Monday, November 26, 2012

End of Growth?

Could the rate of economic growth permanently slow down?

"The headwinds include the end of the 'demographic dividend;' rising inequality; factor price equalisation stemming from the interplay between globalisation and the internet; the twin educational problems of cost inflation in higher education and poor secondary student performance; the consequences of environmental regulations and taxes that will make growth harder to achieve than a century ago; and the overhang of consumer and government debt.
[...]
The audacious idea that economic growth was a one-time-only event has no better illustration than transport speed. Until 1830 the speed of passenger and freight traffic was limited by that of 'the hoof and the sail' and increased steadily until the introduction of the Boeing 707 in 1958. Since then there has been no change in speed at all and in fact airplanes fly slower now than in 1958 because of the need to conserve fuel.

Other one-time-only changes included the transition from animal to machine propulsion that freed the city streets from disease-causing animal waste; from outhouses to indoor plumbing; from housewives carrying buckets of water, coal, and wood into the house to the modern world of running water and sewer systems; from interior cold and heat to uniform indoor temperatures made possible by central heating and air conditioning; and many more one-time-only inventions. This may seem obvious about horses, outhouses, speed, and temperature, but once you accept that, you’re drawn into the central theme of this paper: economic growth may not be a continuous longrun process that lasts forever."
Certainly, nothing can grow at 3.5% annually forever. It would be consuming all the energy in the universe after only a few thousand years. In fact, on a much shorter timeline the heat from the entropy related to that growth would boil the oceans!

5 comments:

Stagflationary Mark said...

For what it is worth, my long standing death of real yields theory (since 2004) is/was directly tied to the death of real growth.

December 11, 2007
Larry Kudlow on Real Interest Rates

It turns out that inflation-indexed TIPS are highly correlated with the stock market and the economy. Declining investment returns, sinking stocks, and falling economic growth are all captured in declining real TIPS yields. Ten-year TIPS, for example, have dropped to roughly 3% today from nearly 4.5% eighteen months ago. - Larry Kudlow, October 4, 2001

To which I said...

As of today, we're looking at a mere 1.76%. Better hope the stock market and economy don't "highly correlate" soon.

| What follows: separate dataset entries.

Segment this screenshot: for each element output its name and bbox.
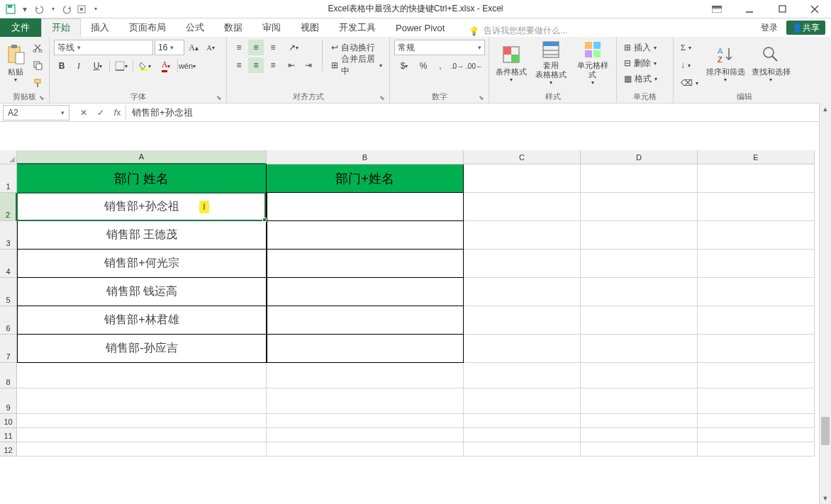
qat-dropdown-2-icon[interactable]: ▾ [47,3,60,16]
format-as-table-button[interactable]: 套用 表格格式▾ [531,40,570,86]
cell-B9[interactable] [267,388,464,414]
cell-D12[interactable] [581,442,698,457]
cell-D9[interactable] [581,388,698,414]
cell-B12[interactable] [267,442,464,457]
number-dialog-icon[interactable]: ⬊ [479,94,484,101]
ribbon-options-icon[interactable] [701,0,733,18]
select-all-button[interactable] [0,150,17,164]
font-color-button[interactable]: A▾ [156,58,176,74]
cell-D6[interactable] [581,306,698,335]
align-middle-icon[interactable]: ≡ [248,40,264,55]
bold-button[interactable]: B [54,58,69,74]
decrease-font-icon[interactable]: A▾ [203,40,218,55]
qat-dropdown-1-icon[interactable]: ▾ [18,3,31,16]
format-painter-icon[interactable] [30,75,45,91]
font-dialog-icon[interactable]: ⬊ [216,94,222,101]
save-icon[interactable] [4,3,17,16]
cell-E3[interactable] [698,221,815,250]
cut-icon[interactable] [30,40,45,55]
cell-B2[interactable] [267,193,464,221]
scrollbar-thumb[interactable] [821,417,830,445]
accounting-icon[interactable]: $▾ [394,58,414,74]
col-header-D[interactable]: D [581,150,698,164]
format-cells-button[interactable]: ▦格式▾ [621,71,660,86]
font-size-combo[interactable]: 16▾ [155,40,184,55]
align-top-icon[interactable]: ≡ [231,40,247,55]
cell-A7[interactable]: 销售部-孙应吉 [17,335,267,363]
row-header-3[interactable]: 3 [0,221,17,250]
cell-D11[interactable] [581,428,698,442]
autosum-button[interactable]: Σ▾ [678,40,701,55]
insert-cells-button[interactable]: ⊞插入▾ [621,40,659,55]
scroll-up-icon[interactable]: ▲ [820,103,831,115]
cell-B6[interactable] [267,306,464,335]
cell-A12[interactable] [17,442,267,457]
cell-D8[interactable] [581,363,698,388]
minimize-button[interactable] [733,0,766,18]
formula-input[interactable]: 销售部+孙念祖 [126,105,831,121]
cell-E8[interactable] [698,363,815,388]
cell-B7[interactable] [267,335,464,363]
align-dialog-icon[interactable]: ⬊ [379,94,385,101]
cell-A4[interactable]: 销售部+何光宗 [17,250,267,278]
conditional-format-button[interactable]: 条件格式▾ [493,40,528,86]
increase-decimal-icon[interactable]: .0→ [450,58,465,74]
font-name-combo[interactable]: 等线▾ [54,40,153,55]
decrease-indent-icon[interactable]: ⇤ [284,57,299,73]
tab-data[interactable]: 数据 [214,18,252,37]
cell-A8[interactable] [17,363,267,388]
col-header-E[interactable]: E [698,150,815,164]
tab-power-pivot[interactable]: Power Pivot [386,18,454,37]
tab-review[interactable]: 审阅 [252,18,291,37]
cell-C6[interactable] [464,306,581,335]
cell-D7[interactable] [581,335,698,363]
cell-D4[interactable] [581,250,698,278]
underline-button[interactable]: U▾ [88,58,108,74]
col-header-C[interactable]: C [464,150,581,164]
row-header-2[interactable]: 2 [0,193,17,221]
tab-view[interactable]: 视图 [291,18,329,37]
login-link[interactable]: 登录 [761,22,778,34]
cell-C1[interactable] [464,164,581,193]
paste-button[interactable]: 粘贴▾ [4,40,27,86]
cell-B10[interactable] [267,414,464,428]
cell-C12[interactable] [464,442,581,457]
percent-icon[interactable]: % [415,58,431,74]
worksheet-grid[interactable]: 1 2 3 4 5 6 7 8 9 10 11 12 A B C D E 部门 … [0,150,831,501]
cell-C4[interactable] [464,250,581,278]
clear-button[interactable]: ⌫▾ [678,75,701,91]
cell-C10[interactable] [464,414,581,428]
row-header-6[interactable]: 6 [0,306,17,335]
number-format-combo[interactable]: 常规▾ [394,40,485,55]
cell-A6[interactable]: 销售部+林君雄 [17,306,267,335]
clipboard-dialog-icon[interactable]: ⬊ [39,94,45,101]
cell-D2[interactable] [581,193,698,221]
align-bottom-icon[interactable]: ≡ [265,40,281,55]
cell-C8[interactable] [464,363,581,388]
find-select-button[interactable]: 查找和选择▾ [749,40,792,86]
cell-C11[interactable] [464,428,581,442]
row-header-4[interactable]: 4 [0,250,17,278]
merge-center-button[interactable]: ⊞合并后居中▾ [328,57,385,73]
cell-E11[interactable] [698,428,815,442]
comma-icon[interactable]: , [433,58,448,74]
cell-A2[interactable]: 销售部+孙念祖 I [17,193,267,221]
phonetic-icon[interactable]: wén▾ [179,58,195,74]
cell-D10[interactable] [581,414,698,428]
tab-formulas[interactable]: 公式 [176,18,214,37]
grid-body[interactable]: A B C D E 部门 姓名 部门+姓名 销售部+孙念祖 I 销售部 王德茂 [17,150,831,501]
cell-A1[interactable]: 部门 姓名 [17,164,267,193]
cell-A9[interactable] [17,388,267,414]
row-header-12[interactable]: 12 [0,442,17,457]
cell-B1[interactable]: 部门+姓名 [267,164,464,193]
cancel-icon[interactable]: ✕ [75,105,92,121]
align-right-icon[interactable]: ≡ [265,57,281,73]
cell-C7[interactable] [464,335,581,363]
cell-B8[interactable] [267,363,464,388]
cell-C2[interactable] [464,193,581,221]
decrease-decimal-icon[interactable]: .00← [467,58,482,74]
cell-E10[interactable] [698,414,815,428]
tell-me[interactable]: 💡 告诉我您想要做什么... [469,25,567,37]
redo-icon[interactable] [61,3,74,16]
fill-color-button[interactable]: ▾ [135,58,155,74]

The 10-year TIPS yield is now just 0.0%. What does that imply about our growth prospects over the next 10 years? Nothing good!

I don't think it is possible for us to grow like we once did, if for no other reason than this failed exponential growth chart.

TJandTheBear said...

Tainter's got this covered.

CP said...

8% perpetual stock market growth is preposterous too.

That's 2200x in a century. Good luck!

Stagflationary Mark said...

CP,

8% perpetual stock market growth is preposterous too.

It is! You know what is even more preposterous?

Some pension funds still assume 8% growth! It's especially preposterous for those with a 50/50 blend of 8% stocks and 1.66% 10-year treasury bonds.

That math don't hunt! ;)

CP said...

Yea, that's crazy.

I just saw a Calstrs memo saying they are lowering the return assumption slightly.